Kathryn Sikkink: Can human rights prosecutions change world politics?
Kathryn Sikkink: Can human rights prosecutions change world politics?
On January 11, Kathryn Sikkink was the featured speaker at the Sanela Diana Jenkins International Human Rights Speaker Series hosted by the Program on Human Rights at the Center on Democracy, Development, and the Rule of Law.
Next week, the Sanela Diana Jenkins Human Rights Speaker Series on Human Trafficking will welcome Karen Alter, a Professor in the Political Science Department and Law School of Northwestern University on Tuesday, January 18. The Series is held in the Landau Economics Building, Room 140, from 5:30-6:45 PM and is open to the public.
Professor Kathryn Sikkink introduced her forthcoming book The Justice Cascade: How Human Rights Prosecutions are Changing World Politics, during the second session of the Sanela Diana Jenkins International Human Rights Speaker Series. Sikkink, a Professor of Political Science and an affiliate of the Law School at the University of Minnesota, presented what she called a “dramatic and puzzling change” in the global struggle for human rights – the striking and sudden emergence of individual criminal accountability for state officials who violate these rights. She observed that the recent and dramatic cascade of legal proceedings against individual human rights violators marked a growing global consciousness around human rights.
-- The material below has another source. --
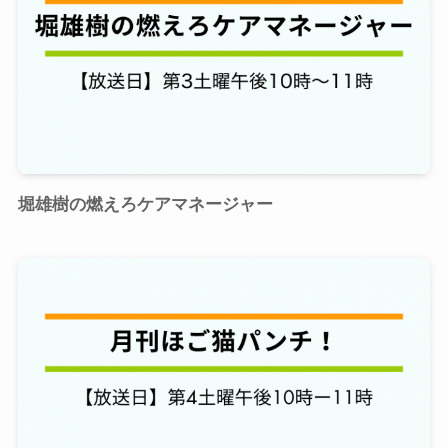
堀雄樹の燃えろケアマネージャー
Professor Sikkink then focused on the challenge of establishing what effect, if any, the explosion in prosecutions has had. Pointing to data which suggested that states with human rights trial experiences had a lower level of repression, Sikkink theorized that prosecutions may help to establish and diffuse societal human rights norms that influence behavior both within a country and a region. She proposed that these legal efforts are part of a broader “emerging decentralized, interactive system of global accountability” that refuses to remain idle in the face of human rights violations.